After a private viewing for his family, there will be a public viewing of Manno’s body on Thu., Dec. 14 at 5:30 p.m. at Notre Dame d’Haïti Catholic Church on 62nd Street in Miami’s Little Haiti. Although Manno was a devout atheist, there will then be a funeral mass at 7:30 p.m.. His body will be flown to Haiti on Sat., Dec. 16 and exposed on Tue., Dec. 19 at the Museum of the Haitian National Pantheon (MUPANAH) on Port-au-Prince’s Champ-de-Mars. The funeral is scheduled to take place on Fri., Dec. 22.
Meanwhile, in Brooklyn, the community group KAKOLA and Haïti Liberté are organizing a traditional veye patriyotik (patriotic wake) to pay homage to Manno on Fri., Dec. 15 from 7-11 p.m. at Haïti Liberté, 1583 Albany Avenue, Brooklyn, NY. At the same time in Miami, former friends, comrades, and associates will be holding a similar tribute at the Little Haiti Cultural Center on NE 2nd Avenue.

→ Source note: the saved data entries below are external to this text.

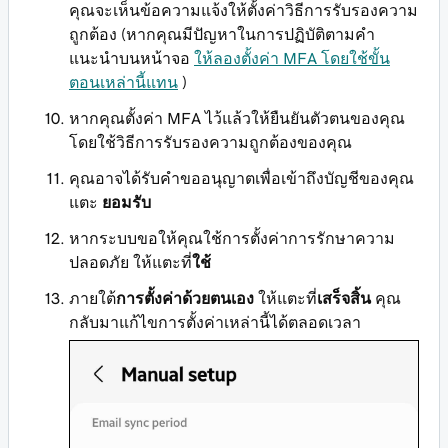
คุณจะเห็นข้อความแจ้งให้ตั้งค่าวิธีการรับรองความ
ถูกต้อง (หากคุณมีปัญหาในการปฏิบัติตามคำ
แนะนำบนหน้าจอ
ให้ลองตั้งค่า MFA โดยใช้ขั้น
ตอนเหล่านี้แทน
)
หากคุณตั้งค่า MFA ไว้แล้วให้ยืนยันตัวตนของคุณ
โดยใช้วิธีการรับรองความถูกต้องของคุณ
คุณอาจได้รับคำขออนุญาตเพื่อเข้าถึงบัญชีของคุณ
แตะ
ยอมรับ
หากระบบขอให้คุณใช้การตั้งค่าการรักษาความ
ปลอดภัย ให้แตะที่
ใช้
ภายใต้
การตั้งค่าด้วยตนเอง
ให้แตะที่
เสร็จสิ้น
คุณ
กลับมาแก้ไขการตั้งค่าเหล่านี้ได้ตลอดเวลา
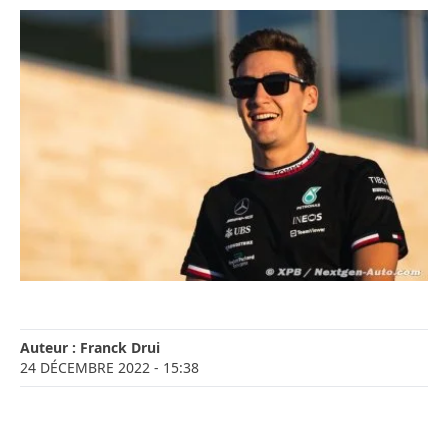
Auteur :
Franck Drui
24 DÉCEMBRE 2022
- 15:38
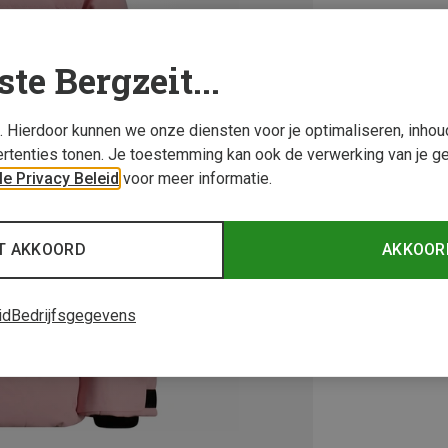
ste Bergzeit...
s. Hierdoor kunnen we onze diensten voor je optimaliseren, inho
rtenties tonen. Je toestemming kan ook de verwerking van je g
e Privacy Beleid
voor meer informatie.
T AKKOORD
AKKOOR
id
Bedrijfsgegevens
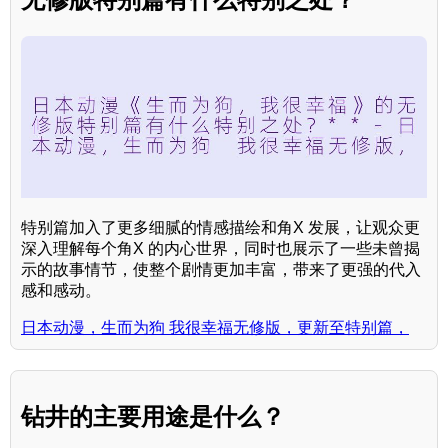
特别篇加入了更多细腻的情感描绘和角X 发展，让观众更
深入理解每个角X 的内心世界，同时也展示了一些未曾揭
示的故事情节，使整个剧情更加丰富，带来了更强的代入
感和感动。
日本动漫，生而为狗 我很幸福无修版，更新至特别篇，
钻井的主要用途是什么？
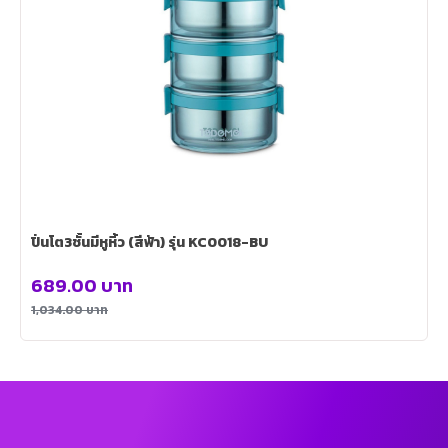
ปิ่นโต3ชั้นมีหูหิ้ว (สีฟ้า) รุ่น KC0018-BU
689.00
บาท
1,034.00
บาท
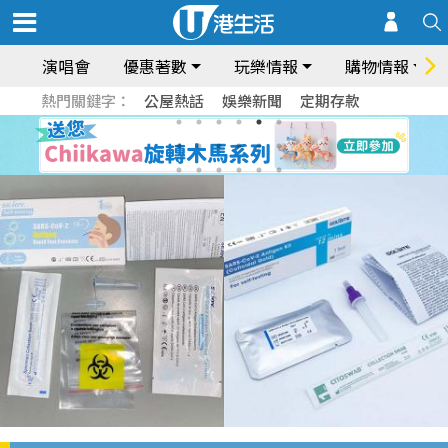
演唱會
優惠著數
玩樂情報
購物情報
熱門關鍵字：
公屋熱話
娛樂新聞
定期存款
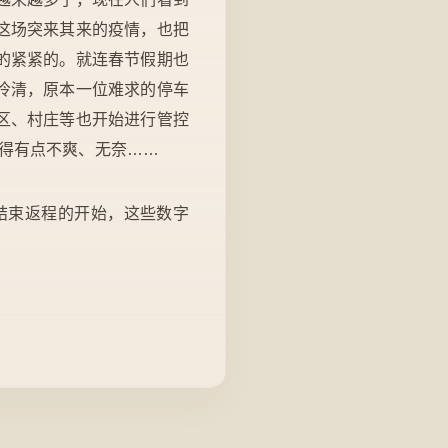
这场突来其来的疫情，也把
的紧紧的。就连春节假期也
冷清，原本一位难求的停车
区、村庄等也开始进行管控
过得有点不爽、无奈……
结束返程的开始，这些数字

Although his final years were compromised by political missteps, unseemly associations, and outbursts, Manno Charlemagne earned a permanent place in the hearts and memories of the Haitian people for his revolutionary, anti-imperialist, and pro-democracy songs of the 1970s, 80s, and 90s.
To give a taste of his genius and to what he dedicated his life and art, it is fitting to close his obituary with his own words, extracted from two classics, Fini les colonies in French, and Konviksyon in Kreyòl;
Tu me prends tout, tu me prends tout, pour deux sous,
Toujours faudrait dire merci à genoux,
Tu m’as eu, tu m’as eu, tu m’auras plus,
C’est fini les colonies, fini le temps de mépris.
Ça va changer un jour, ça va changer bientôt, ça va changer un jour!
You take everything me, you take everything me, for two cents,
I must always say thank you on my knees,
You got me, you got me, you’ll get me more,
It’s over, the colonies, no longer the time of contempt.
It will change one day, it will change soon, it will change one day!
Se konviksyon w ki pou kenbe w
Sa li ka fè w reyalize kòm malere
Tout vye chimen velekete
Se lite tout bon pou lite pou sa chanje
It’s your conviction that has to sustain you
That can allow you to achieve something as a poor person
On all the old treacherous roads
One must really struggle for things to change.